Saved entries:

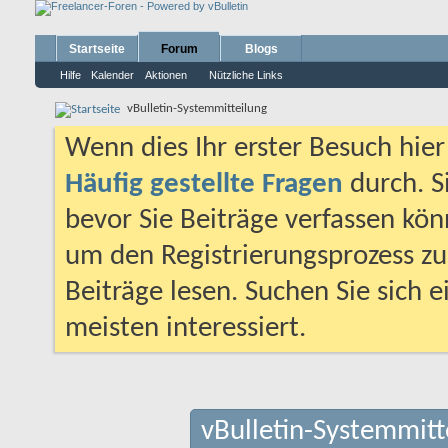
Startseite
Forum
Blogs
Hilfe
Kalender
Aktionen
Nützliche Links
vBulletin-Systemmitteilung
Wenn dies Ihr erster Besuch hier i
Häufig gestellte Fragen
durch. S
bevor Sie Beiträge verfassen könn
um den Registrierungsprozess zu 
Beiträge lesen. Suchen Sie sich 
meisten interessiert.
vBulletin-Systemmitt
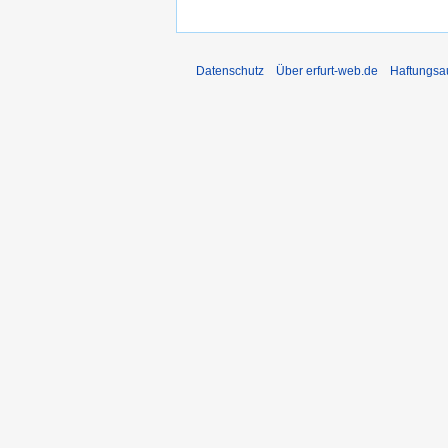
Datenschutz
Über erfurt-web.de
Haftungsa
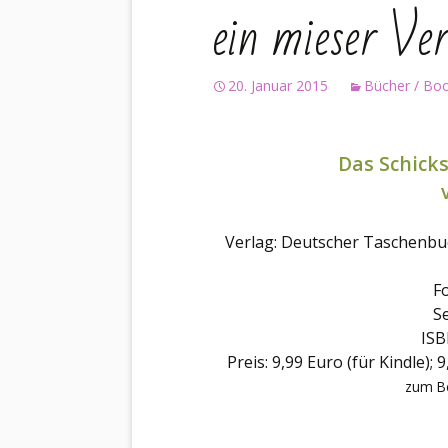
ein mieser Ve
20. Januar 2015
Bücher / Bo
Das Schicks
Verlag: Deutscher Taschenbu
F
Se
ISB
Preis: 9,99 Euro (für Kindle)
zum Be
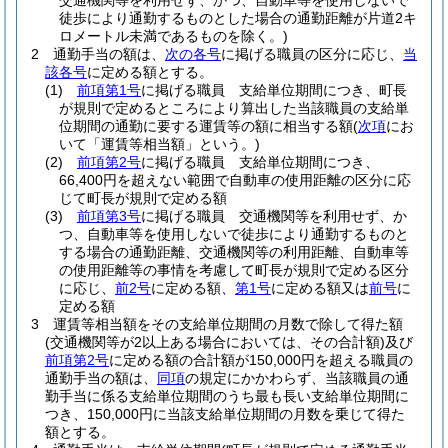
交通機関等を利用せず、かつ、自動車等を使用しないで
徒歩により通勤するものとした場合の通勤距離が片道2キ
ロメートル未満であるものを除く。)
2
通勤手当の額は、
次の各号
に掲げる職員の区分に応じ、
当
該各号
に定める額とする。
(1)
前項第1号
に掲げる職員 支給単位期間につき、町長
が規則で定めるところにより算出した当該職員の支給単
位期間の通勤に要する運賃等の額に相当する額
(
次項
にお
いて「運賃等相当額」という。)
(2)
前項第2号
に掲げる職員 支給単位期間につき、
66,400円を超えない範囲で自動車の使用距離の区分に応
じて町長が規則で定める額
(3)
前項第3号
に掲げる職員 交通機関等を利用せず、か
つ、自動車等を使用しないで徒歩により通勤するものと
する場合の通勤距離、交通機関等の利用距離、自動車等
の使用距離等の事情を考慮して町長が規則で定める区分
に応じ、
前2号
に定める額、
第1号
に定める額又は
前号
に
定める額
3
運賃等相当額をその支給単位期間の月数で除して得た額
(交通機関等が2以上ある場合においては、その合計額)
及び
前項第2号
に定める額の合計額が150,000円を超える職員の
通勤手当の額は、
同項
の規定にかかわらず、当該職員の通
勤手当に係る支給単位期間のうち最も長い支給単位期間に
つき、150,000円に当該支給単位期間の月数を乗じて得た
額とする。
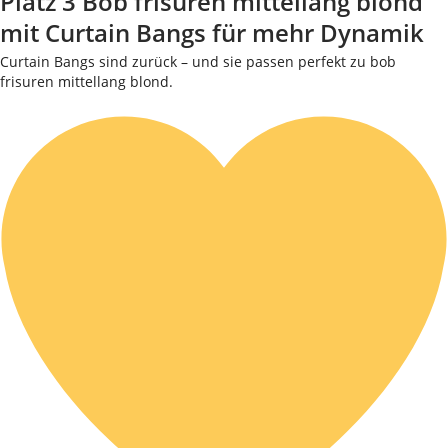
Platz 3 Bob frisuren mittellang blond
mit Curtain Bangs für mehr Dynamik
Curtain Bangs sind zurück – und sie passen perfekt zu bob
frisuren mittellang blond.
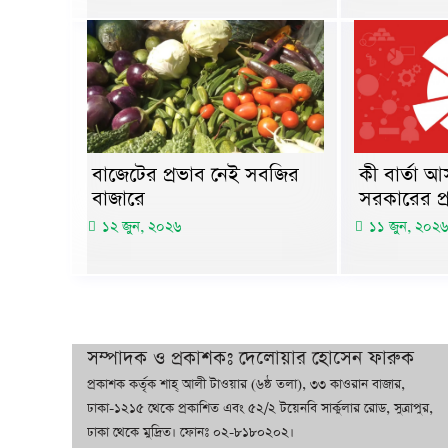
কী বার্তা 
বাজেটের প্রভাব নেই সবজির
সরকারের প
বাজারে
১১ জুন, ২০২৬
১২ জুন, ২০২৬
সম্পাদক ও প্রকাশকঃ দেলোয়ার হোসেন ফারুক
প্রকাশক কর্তৃক শাহ্ আলী টাওয়ার (৬ষ্ঠ তলা), ৩৩ কাওরান বাজার,
ঢাকা-১২১৫ থেকে প্রকাশিত এবং ৫২/২ টয়েনবি সার্কুলার রোড, সুত্রাপুর,
ঢাকা থেকে মুদ্রিত। ফোনঃ ০২-৮১৮০২০২।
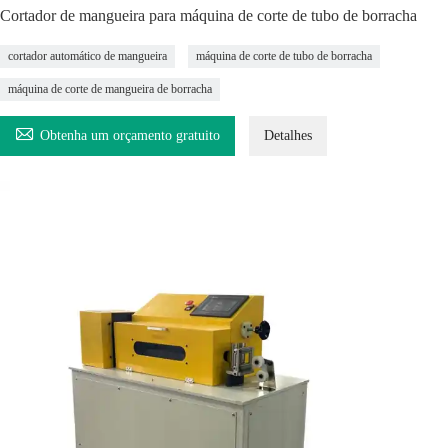
Cortador de mangueira para máquina de corte de tubo de borracha
cortador automático de mangueira
máquina de corte de tubo de borracha
máquina de corte de mangueira de borracha

Obtenha um orçamento gratuito
Detalhes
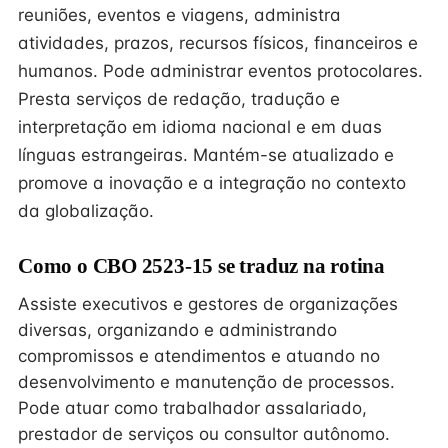
reuniões, eventos e viagens, administra
atividades, prazos, recursos físicos, financeiros e
humanos. Pode administrar eventos protocolares.
Presta serviços de redação, tradução e
interpretação em idioma nacional e em duas
línguas estrangeiras. Mantém-se atualizado e
promove a inovação e a integração no contexto
da globalização.
Como o CBO 2523-15 se traduz na rotina
Assiste executivos e gestores de organizações
diversas, organizando e administrando
compromissos e atendimentos e atuando no
desenvolvimento e manutenção de processos.
Pode atuar como trabalhador assalariado,
prestador de serviços ou consultor autônomo.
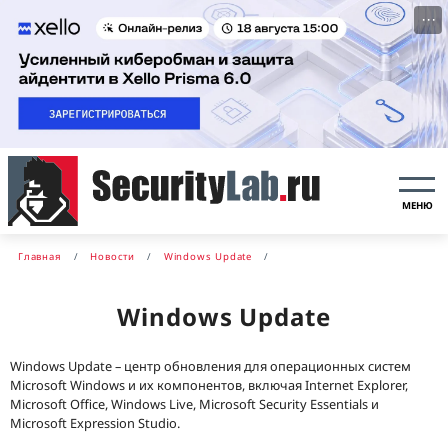
···
МЕНЮ
Главная
Новости
Windows Update
Windows Update
Windows Update – центр обновления для операционных систем
Microsoft Windows и их компонентов, включая Internet Explorer,
Microsoft Office, Windows Live, Microsoft Security Essentials и
Microsoft Expression Studio.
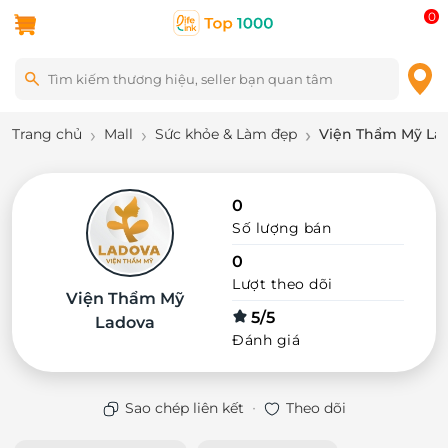
0
Trang chủ
Mall
Sức khỏe & Làm đẹp
Viện Thẩm Mỹ La
0
Số lượng bán
0
Lượt theo dõi
Viện Thẩm Mỹ
5/5
Ladova
Đánh giá
·
Sao chép liên kết
Theo dõi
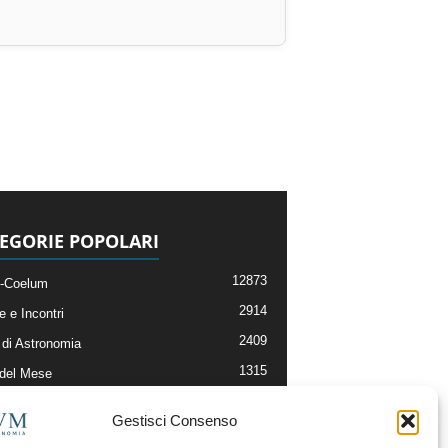
EGORIE POPOLARI
12873
-Coelum
2914
e e Incontri
2409
di Astronomia
1315
 del Mese
365
nomia, Astrofisica e Cosmologia
Gestisci Consenso
268
li e Risorse On-Line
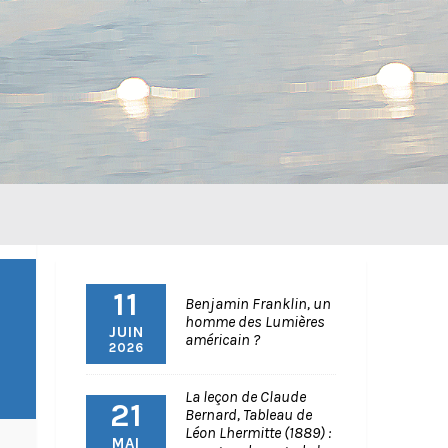
11
Benjamin Franklin, un
homme des Lumières
JUIN
américain ?
2026
La leçon de Claude
21
Bernard, Tableau de
Léon Lhermitte (1889) :
MAI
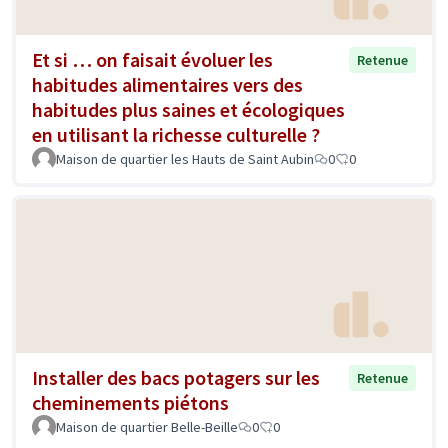
Et si … on faisait évoluer les
Retenue
habitudes alimentaires vers des
habitudes plus saines et écologiques
en utilisant la richesse culturelle ?
Maison de quartier les Hauts de Saint Aubin
0
0
Installer des bacs potagers sur les
Retenue
cheminements piétons
Maison de quartier Belle-Beille
0
0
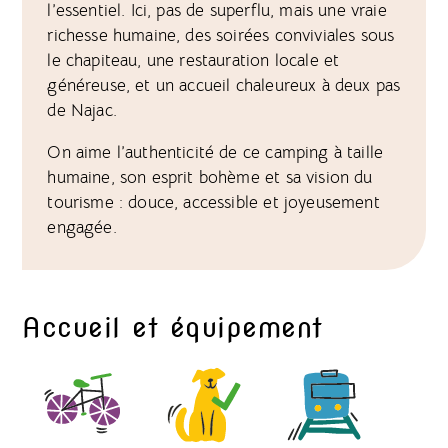
l’essentiel. Ici, pas de superflu, mais une vraie
richesse humaine, des soirées conviviales sous
le chapiteau, une restauration locale et
généreuse, et un accueil chaleureux à deux pas
de Najac.
On aime l’authenticité de ce camping à taille
humaine, son esprit bohème et sa vision du
tourisme : douce, accessible et joyeusement
engagée.
Accueil et équipement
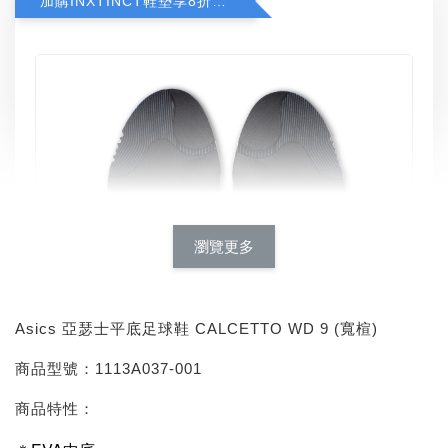
加購INXTINCT鞋墊享8折優惠
瀏覽更多
Asics 亞瑟士平底足球鞋 CALCETTO WD 9 (寬楦)
商品型號：1113A037-001
商品特性：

◆ PROBLEM STATEMENT ◆
Copy the entries above exactly, but only the stretch from the line containing "vBulletin-Systemmitteilung" through the line containing "১২ জুন, ২০২৬". Keep both end lines; drop the pictures.

◆ RESULT OF THIS TASK ◆
vBulletin-Systemmitteilung
Wenn dies Ihr erster Besuch hier i
Häufig gestellte Fragen
durch. S
bevor Sie Beiträge verfassen könn
um den Registrierungsprozess zu 
Beiträge lesen. Suchen Sie sich 
meisten interessiert.
vBulletin-Systemmitt
Datenschutz
Über erfurt-web.de
Haftungsa
ein mieser Ve
20. Januar 2015
Bücher / Bo
Das Schicks
Verlag: Deutscher Taschenbu
F
Se
ISB
Preis: 9,99 Euro (für Kindle)
zum Be
交通機関等を利用せず、かつ、自動車等を使用しないで
徒歩により通勤するものとした場合の通勤距離が片道2キ
ロメートル未満であるものを除く。)
2
通勤手当の額は、
次の各号
に掲げる職員の区分に応じ、
当
該各号
に定める額とする。
(1)
前項第1号
に掲げる職員 支給単位期間につき、町長
が規則で定めるところにより算出した当該職員の支給単
位期間の通勤に要する運賃等の額に相当する額
(
次項
にお
いて「運賃等相当額」という。)
(2)
前項第2号
に掲げる職員 支給単位期間につき、
66,400円を超えない範囲で自動車の使用距離の区分に応
じて町長が規則で定める額
(3)
前項第3号
に掲げる職員 交通機関等を利用せず、か
つ、自動車等を使用しないで徒歩により通勤するものと
する場合の通勤距離、交通機関等の利用距離、自動車等
の使用距離等の事情を考慮して町長が規則で定める区分
に応じ、
前2号
に定める額、
第1号
に定める額又は
前号
に
定める額
3
運賃等相当額をその支給単位期間の月数で除して得た額
(交通機関等が2以上ある場合においては、その合計額)
及び
前項第2号
に定める額の合計額が150,000円を超える職員の
通勤手当の額は、
同項
の規定にかかわらず、当該職員の通
勤手当に係る支給単位期間のうち最も長い支給単位期間に
つき、150,000円に当該支給単位期間の月数を乗じて得た
額とする。
Platz 3 Bob frisuren mittellang blond
mit Curtain Bangs für mehr Dynamik
Curtain Bangs sind zurück – und sie passen perfekt zu bob
frisuren mittellang blond.
কী বার্তা 
বাজেটের প্রভাব নেই সবজির
সরকারের প
বাজারে
১১ জুন, ২০২৬
১২ জুন, ২০২৬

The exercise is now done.